ROMを搭載したら、エンジンを始動させます。ROMセレクタSWの位置は何処でも構いません。

始動しなかったら

クランキングしても始動しなかったら決して粘らずに、 直ちにイグニッションをOFF にして下さい。 配線の間違いやショートが原因で始動しないのならば、何処かの回路に異常な電圧が掛かっている訳で、最悪壊れます。

ROMチェンジャーのハーネスをECUから外し、ちゃんと動くROMをECUに直に取り付けてみて、それで始動するか試して下さい。
これで始動した場合、ROMチェンジャー側に問題があるということになります。
ハーネスのDIPコネクタ、ROMの向きが間違っていないか、ハーネスはきちんと差さっているかどうかを調べて下さい。
目視の確認でも異常が見つけられなかったら、あまり頑張らずにさっさとメールで問い合わせて下さい。

始動したら

始動したら、エンジンが正常に回っているか確認して下さい。
もしバックアップモードのようならば、ROMやDIPコネクタの向きの間違いやロックし忘れ、ハーネスがきちんと差さっていない可能性があります。

コントローラーのセレクタSWを切り換えて、LEDの表示もそれに合わせて「1」「2」「3」「4」と切り替わるのを確認して下さい。LEDが点灯しない、或いは、点灯するが数字が変わらない場合は、コントローラーのハーネスがきちんと差さっているかどうか調べて下さい。
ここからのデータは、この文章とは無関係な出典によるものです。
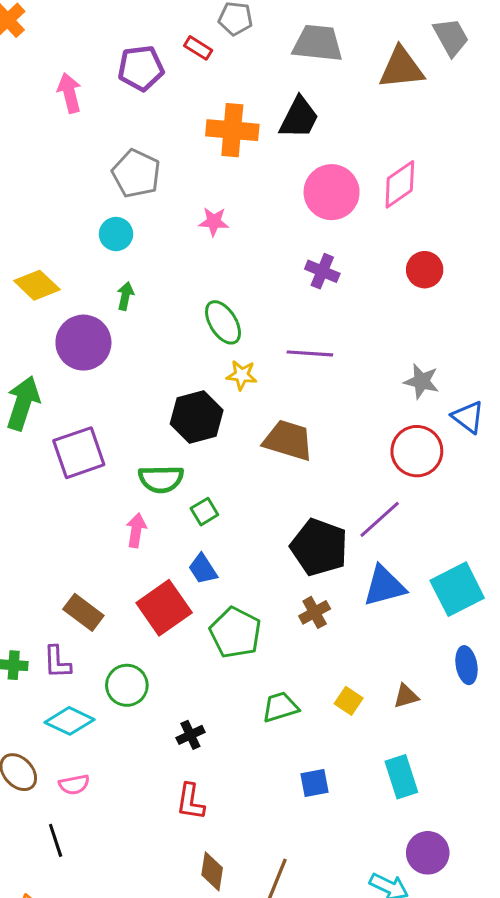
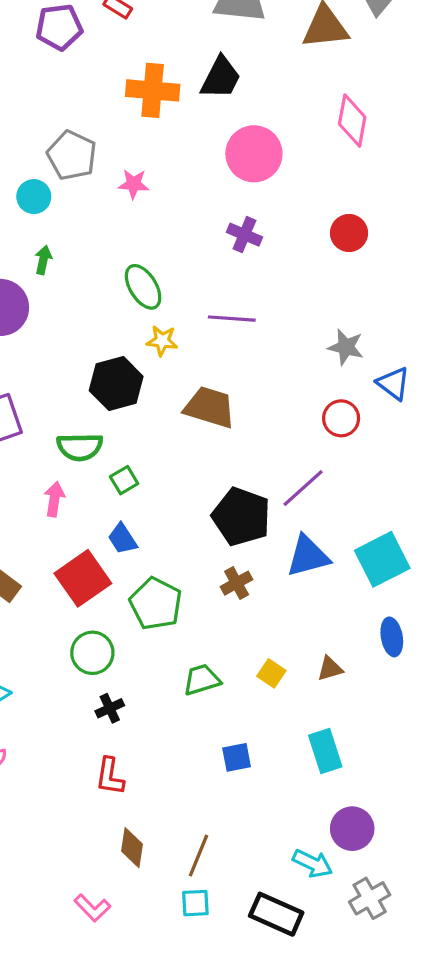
gray pentagon: (136, 174) -> (72, 155), moved
pink diamond: (400, 184) -> (352, 121), moved, turned -45
red circle: (417, 451) -> (341, 418), size x0.7
green circle: (127, 685) -> (92, 653), moved

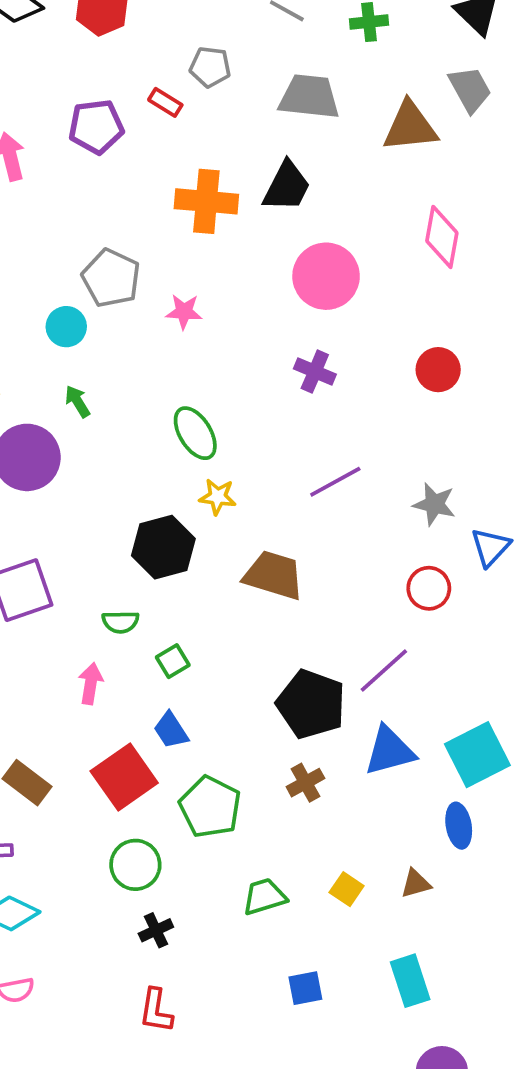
green arrow: (43, 260) -> (77, 401), turned -44
purple line: (232, 319) -> (335, 482), moved, turned -33
blue triangle: (393, 383) -> (490, 547), turned 36
green semicircle: (80, 447) -> (120, 622), size x0.7
blue ellipse: (392, 637) -> (459, 826), moved

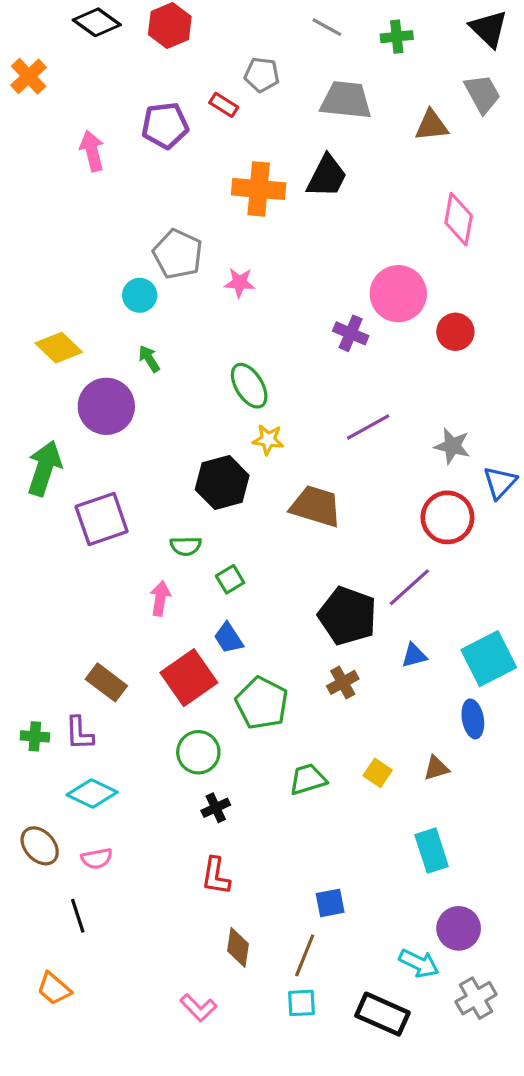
brown triangle: (410, 127) -> (432, 125), size x0.7
pink circle: (326, 276) -> (398, 294), moved
red circle: (429, 588) -> (447, 517), size x1.4
blue triangle: (390, 751) -> (414, 655), size x0.6
blue square: (305, 988) -> (330, 903), moved

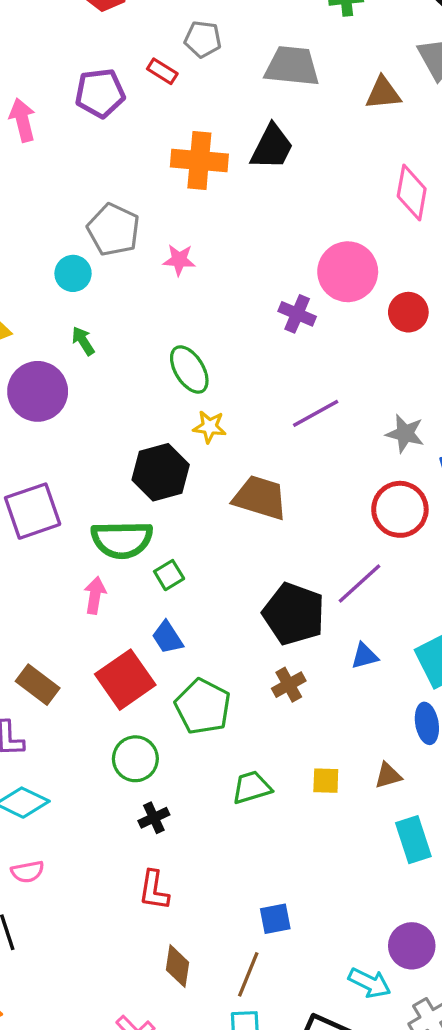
green semicircle: (186, 546) -> (122, 540), size x1.8
yellow square: (378, 773) -> (326, 781), turned -32
cyan rectangle: (432, 851) -> (413, 840), moved

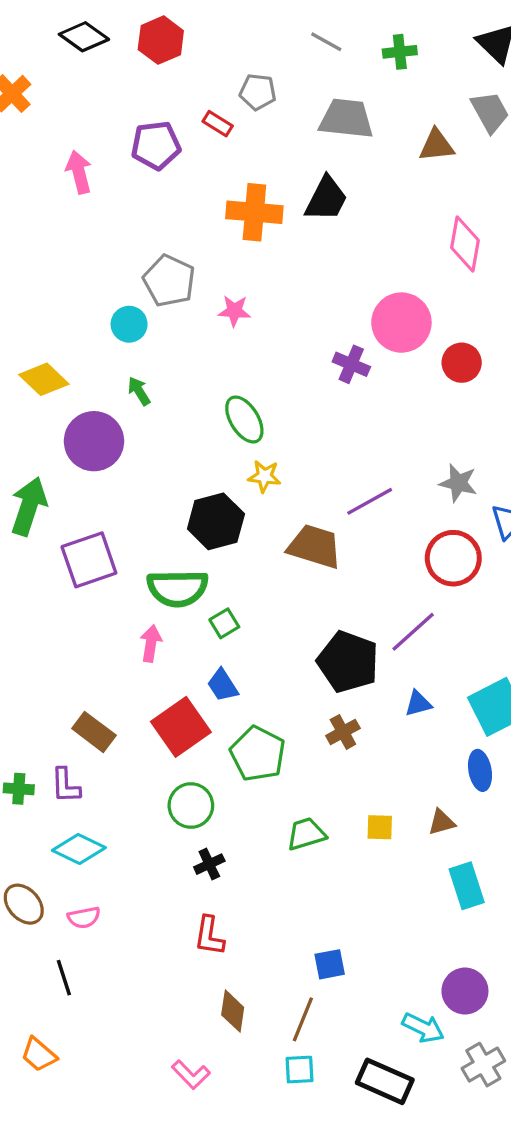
purple line: (316, 413) -> (370, 501), moved

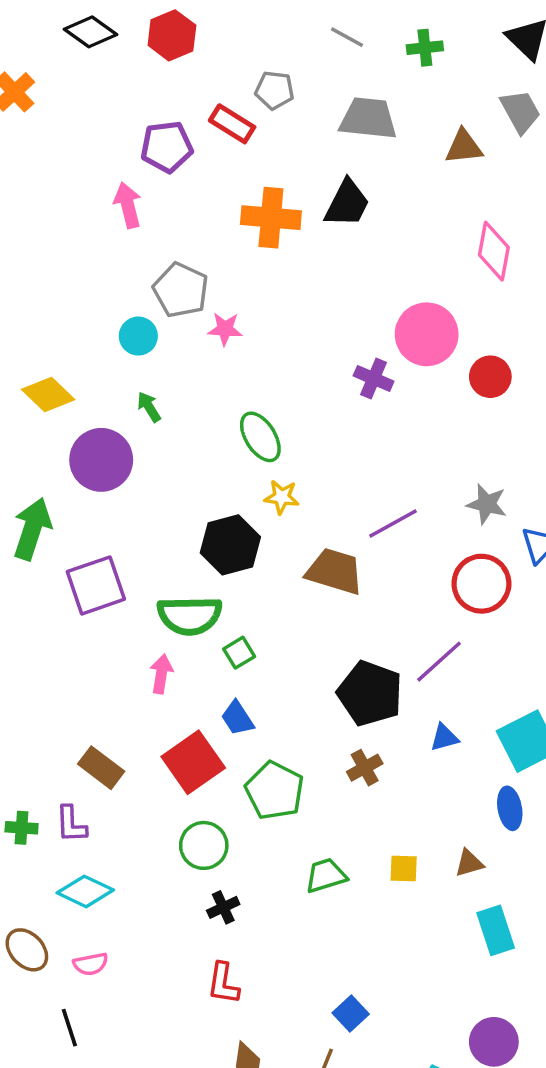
red rectangle: (218, 124) -> (232, 124), size x1.4
pink arrow: (79, 172) -> (128, 205), moved
pink star: (234, 311) -> (225, 329), moved
blue square: (330, 964) -> (351, 1014), turned -32

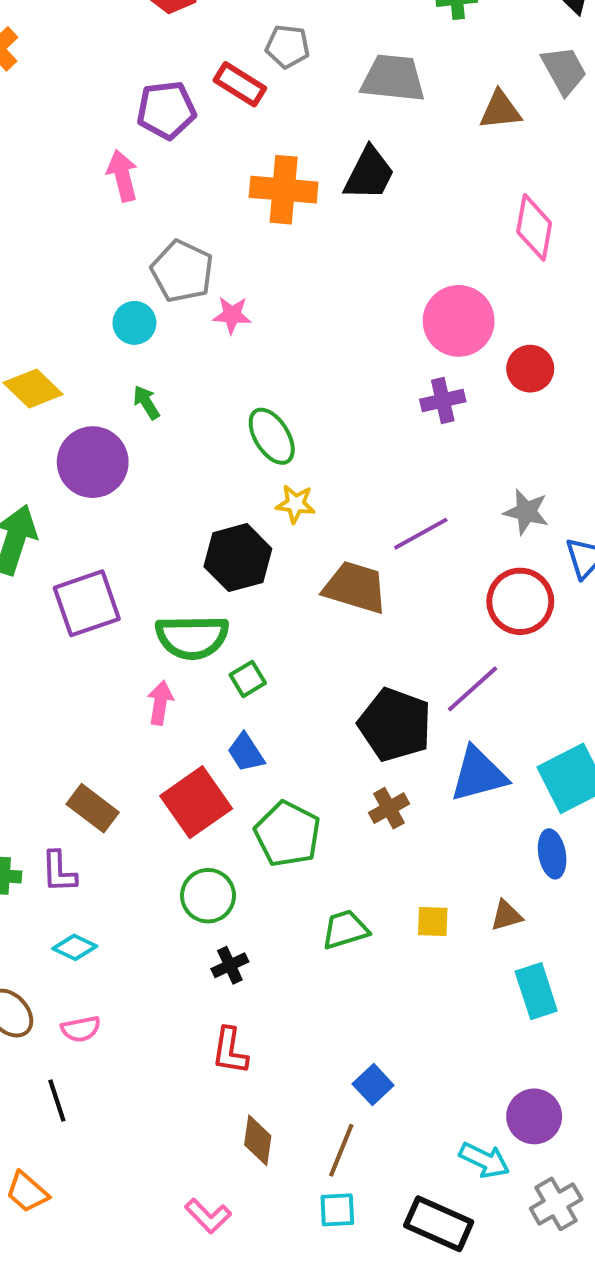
purple cross: (374, 379) -> (443, 400), moved, turned -36
blue triangle: (444, 738) -> (479, 774), size x1.8
cyan diamond: (85, 891) -> (75, 947), size x0.7

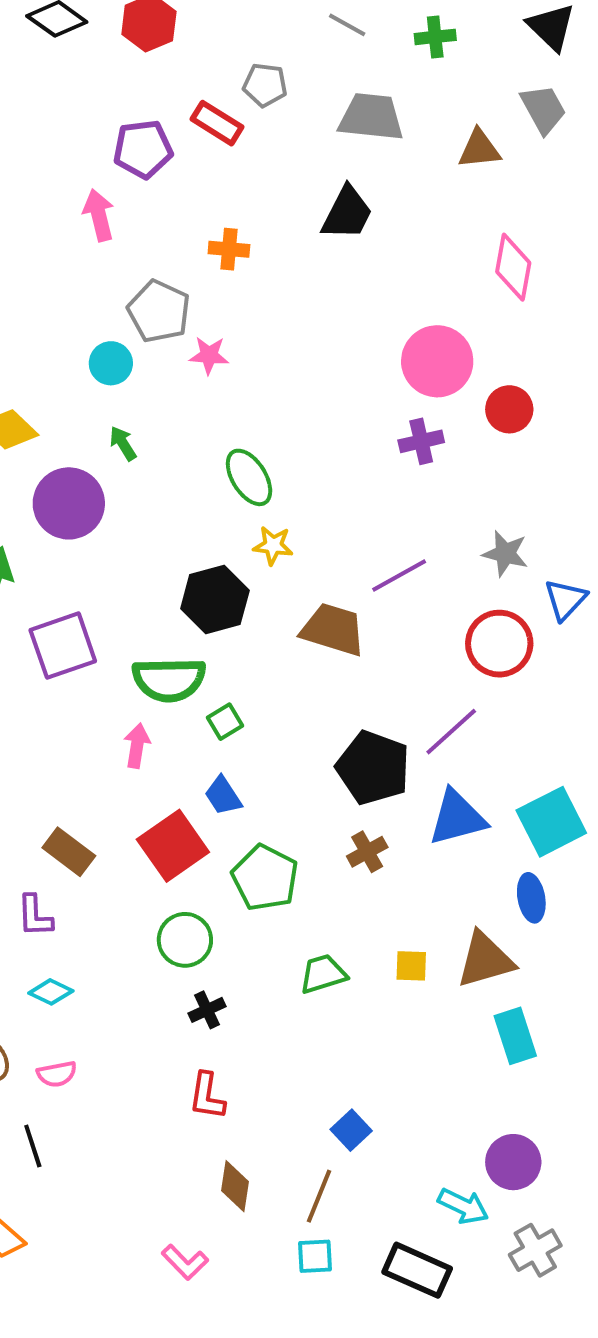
orange cross: (284, 190) -> (229, 249), moved, size x0.6
brown triangle: (506, 916) -> (485, 960), size x1.8

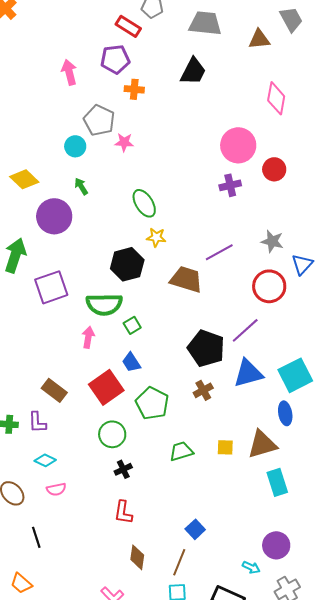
purple pentagon: (143, 149) -> (115, 59), moved
pink semicircle: (57, 1074) -> (56, 489), moved
cyan arrow: (463, 1206) -> (251, 567), size x0.7

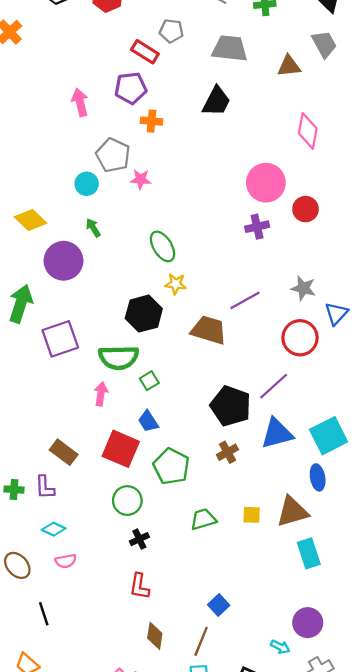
red square: (106, 387) -> (121, 449), turned -32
原因が判らなかったらさっさとメールで問い合わせて下さい。
因みにコントローラーのハーネスが外された状態では、強制的にNo.1のROMに切り替わります。

セレクタSWをいろいろ切り換えて、それぞれのポジションでエンジンが正常に回ることを確認して下さい。
異常が無ければ、動作確認は終了です。


コントローラー向きの変更手順

[初期状態:横向き]
初期状態はこのように横向き設定です。

[キャップボルトを外す] [基板を外す]
まず、前面のキャップボルト4本を外します。 すると、基板が外れます。

[マイナスドライバーでLEDを外す] [LEDが外れた]
マイナスドライバー等を使ってLEDを外します。 指でつまんで引っ張ったりすると勢い余ってピンを折り曲げたりしますので注意。

[LEDを再度取付ける]
90°向きを回転させてLEDを取付けます。 基板にシルクでLEDの絵が印刷してありますので、小数点の位置を参照して向きを間違えないように。

[基板を取付ける]
基板をケースに収めて、キャップボルトで固定します。 赤・スモークのフィルターがケースに仮留めしてありますが、外れてしまった場合はスモークを前側に巧いこと共締めしてください。(結構むずかしい)

次に、ツマミの向きを変えます。
# 知る人ぞ知るライテルのツマミなのだ (^^;)。
[ブレードを差し込んでコジる] [キャップが外れた]
ツマミはキャップを外した中に固定ネジがあります。 カッターブレード等の薄いモノを隙間に差し込んでコジればキャップは外れます。

[固定ネジを回す]
中の固定ネジを緩めて、ツマミの位置を調節します。 丁度良い位置に調節できたらネジを締めつけて固定します。 完全には緩めないで、端のポジションまで回しきってさらに回そうとしたとき滑る程度にしておくのがコツです。
また、ネジを回す際には、コントローラーケース本体ではなく、必ずツマミのボディの方をホールドするようにしてください。 ケースにストレスが掛りますし、だいたいツマミ自体が一緒に回ってしまって上手く行きません。

[完了]
キャップを元どおりはめて出来上がりです。


使用上の注意事項

必ず4つのソケット全てにちゃんと動作するROMを搭載して下さい。
空のソケットがあると、誤ってそのソケットに切り換えた時におかしな事になります。 NA6CE、NA8Cの場合は、マイコンを無視してエンジンを回すバックアップモードに切り替わると思います。

ROMの交換はイグニッションOFFの状態で行ってください。
例え選択されていないROMだとしても、ECUの動作中に脱着をすると誤動作します。

ROMを交換したら、走行する前に停車した状態で切り替え動作チェックを必ず行うようにして下さい。 ZIFソケットのロック確認も忘れずに。

ZIFソケットのコンタクト開閉寿命はメーカースペック最大100回となっています。 ROM交換の頻度に応じて、いつかはZIFソケット自体も交換が必要です。

シールドフラットハーネスの採用で対策してはありますが、それでもかなりノイズを出します。 ラジオが受信しにくくなります。

ROMをECUの外に引っ張り出すというのは、当然ECUの動作保証の範囲外になります。 今の所、このROMチェンジャーによって不具合が発生した例は未だありませんが、ノイズの面でも弱くなっている事は間違い無いことで、ノーマルの状態に比べて、何かしらのトラブルの発生する可能性が若干増えているものと思っていてください。
くれぐれも事故など起こすことの無いように、十分安全に配慮してセッティングに励んで下さい。